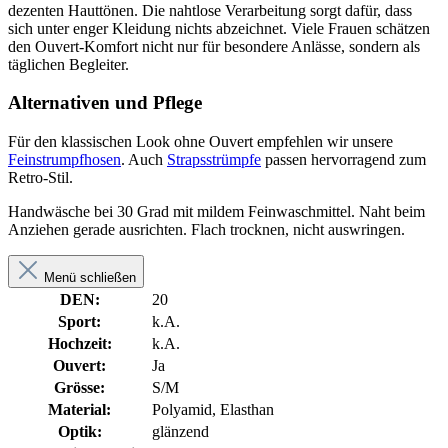
dezenten Hauttönen. Die nahtlose Verarbeitung sorgt dafür, dass
sich unter enger Kleidung nichts abzeichnet. Viele Frauen schätzen
den Ouvert-Komfort nicht nur für besondere Anlässe, sondern als
täglichen Begleiter.
Alternativen und Pflege
Für den klassischen Look ohne Ouvert empfehlen wir unsere
Feinstrumpfhosen
. Auch
Strapsstrümpfe
passen hervorragend zum
Retro-Stil.
Handwäsche bei 30 Grad mit mildem Feinwaschmittel. Naht beim
Anziehen gerade ausrichten. Flach trocknen, nicht auswringen.
Menü schließen
DEN:
20
Sport:
k.A.
Hochzeit:
k.A.
Ouvert:
Ja
Grösse:
S/M
Material:
Polyamid, Elasthan
Optik:
glänzend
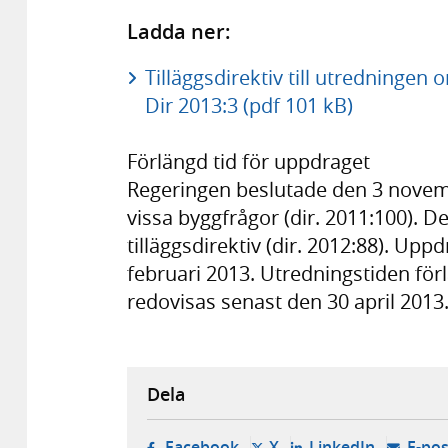
Ladda ner:
Tilläggsdirektiv till utredningen
Dir 2013:3 (pdf 101 kB)
Förlängd tid för uppdraget
Regeringen beslutade den 3 novem
vissa byggfrågor (dir. 2011:100). 
tilläggsdirektiv (dir. 2012:88). Upp
februari 2013. Utredningstiden förl
redovisas senast den 30 april 2013
Dela
- öppnas i ny flik, extern w
- öppnas i ny flik, ext
- öppnas i
Facebook
X
LinkedIn
E-pos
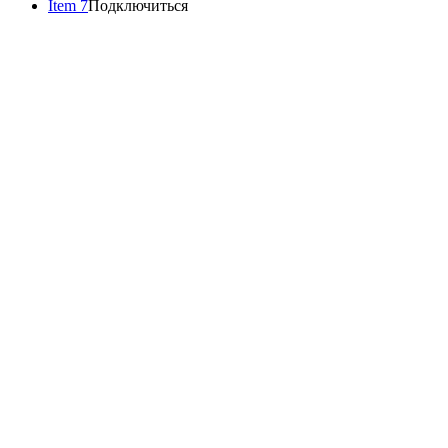
Item 7
Подключиться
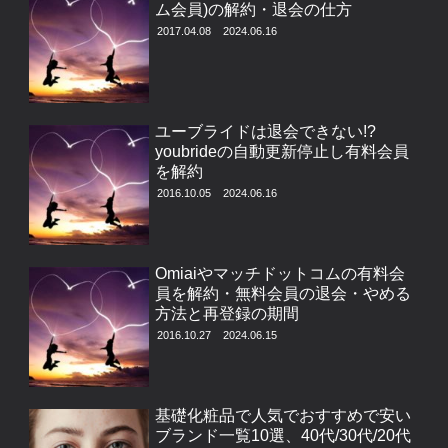
ム会員)の解約・退会の仕方
2017.04.08
2024.06.16
ユーブライドは退会できない!?
youbrideの自動更新停止し有料会員
を解約
2016.10.05
2024.06.16
Omiaiやマッチドットコムの有料会
員を解約・無料会員の退会・やめる
方法と再登録の期間
2016.10.27
2024.06.15
基礎化粧品で人気でおすすめで安い
ブランド一覧10選、40代/30代/20代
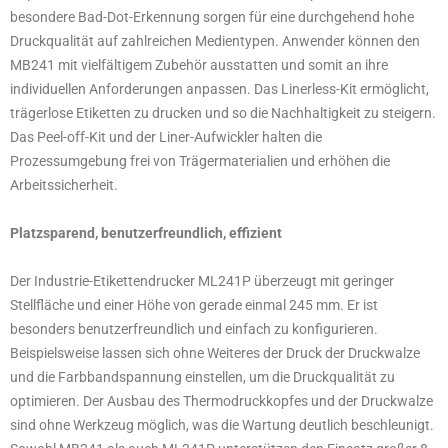
besondere Bad-Dot-Erkennung sorgen für eine durchgehend hohe
Druckqualität auf zahlreichen Medientypen. Anwender können den
MB241 mit vielfältigem Zubehör ausstatten und somit an ihre
individuellen Anforderungen anpassen. Das Linerless-Kit ermöglicht,
trägerlose Etiketten zu drucken und so die Nachhaltigkeit zu steigern.
Das Peel-off-Kit und der Liner-Aufwickler halten die
Prozessumgebung frei von Trägermaterialien und erhöhen die
Arbeitssicherheit.
Platzsparend, benutzerfreundlich, effizient
Der Industrie-Etikettendrucker ML241P überzeugt mit geringer
Stellfläche und einer Höhe von gerade einmal 245 mm. Er ist
besonders benutzerfreundlich und einfach zu konfigurieren.
Beispielsweise lassen sich ohne Weiteres der Druck der Druckwalze
und die Farbbandspannung einstellen, um die Druckqualität zu
optimieren. Der Ausbau des Thermodruckkopfes und der Druckwalze
sind ohne Werkzeug möglich, was die Wartung deutlich beschleunigt.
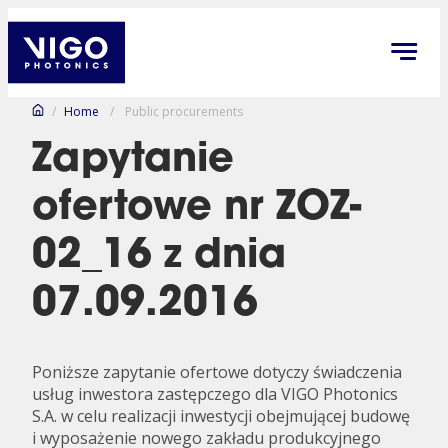
/
Home
/
Public procurements
Zapytanie
ofertowe nr ZOZ-
02_16 z dnia
07.09.2016
Poniższe zapytanie ofertowe dotyczy świadczenia
usług inwestora zastępczego dla VIGO Photonics
S.A. w celu realizacji inwestycji obejmującej budowę
i wyposażenie nowego zakładu produkcyjnego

Exercise directions: Return the preceding entries exactly, each word as given, but leave out any picture.

Solved exercise:
dezenten Hauttönen. Die nahtlose Verarbeitung sorgt dafür, dass
sich unter enger Kleidung nichts abzeichnet. Viele Frauen schätzen
den Ouvert-Komfort nicht nur für besondere Anlässe, sondern als
täglichen Begleiter.
Alternativen und Pflege
Für den klassischen Look ohne Ouvert empfehlen wir unsere
Feinstrumpfhosen
. Auch
Strapsstrümpfe
passen hervorragend zum
Retro-Stil.
Handwäsche bei 30 Grad mit mildem Feinwaschmittel. Naht beim
Anziehen gerade ausrichten. Flach trocknen, nicht auswringen.
Menü schließen
DEN:
20
Sport:
k.A.
Hochzeit:
k.A.
Ouvert:
Ja
Grösse:
S/M
Material:
Polyamid, Elasthan
Optik:
glänzend
Ladda ner:
Tilläggsdirektiv till utredningen
Dir 2013:3 (pdf 101 kB)
Förlängd tid för uppdraget
Regeringen beslutade den 3 novem
vissa byggfrågor (dir. 2011:100). 
tilläggsdirektiv (dir. 2012:88). Upp
februari 2013. Utredningstiden förl
redovisas senast den 30 april 2013
Dela
- öppnas i ny flik, extern w
- öppnas i ny flik, ext
- öppnas i
Facebook
X
LinkedIn
E-pos
Item 7
Подключиться
ム会員)の解約・退会の仕方
2017.04.08
2024.06.16
ユーブライドは退会できない!?
youbrideの自動更新停止し有料会員
を解約
2016.10.05
2024.06.16
Omiaiやマッチドットコムの有料会
員を解約・無料会員の退会・やめる
方法と再登録の期間
2016.10.27
2024.06.15
基礎化粧品で人気でおすすめで安い
ブランド一覧10選、40代/30代/20代
besondere Bad-Dot-Erkennung sorgen für eine durchgehend hohe
Druckqualität auf zahlreichen Medientypen. Anwender können den
MB241 mit vielfältigem Zubehör ausstatten und somit an ihre
individuellen Anforderungen anpassen. Das Linerless-Kit ermöglicht,
trägerlose Etiketten zu drucken und so die Nachhaltigkeit zu steigern.
Das Peel-off-Kit und der Liner-Aufwickler halten die
Prozessumgebung frei von Trägermaterialien und erhöhen die
Arbeitssicherheit.
Platzsparend, benutzerfreundlich, effizient
Der Industrie-Etikettendrucker ML241P überzeugt mit geringer
Stellfläche und einer Höhe von gerade einmal 245 mm. Er ist
besonders benutzerfreundlich und einfach zu konfigurieren.
Beispielsweise lassen sich ohne Weiteres der Druck der Druckwalze
und die Farbbandspannung einstellen, um die Druckqualität zu
optimieren. Der Ausbau des Thermodruckkopfes und der Druckwalze
sind ohne Werkzeug möglich, was die Wartung deutlich beschleunigt.
/
Home
/
Public procurements
Zapytanie
ofertowe nr ZOZ-
02_16 z dnia
07.09.2016
Poniższe zapytanie ofertowe dotyczy świadczenia
usług inwestora zastępczego dla VIGO Photonics
S.A. w celu realizacji inwestycji obejmującej budowę
i wyposażenie nowego zakładu produkcyjnego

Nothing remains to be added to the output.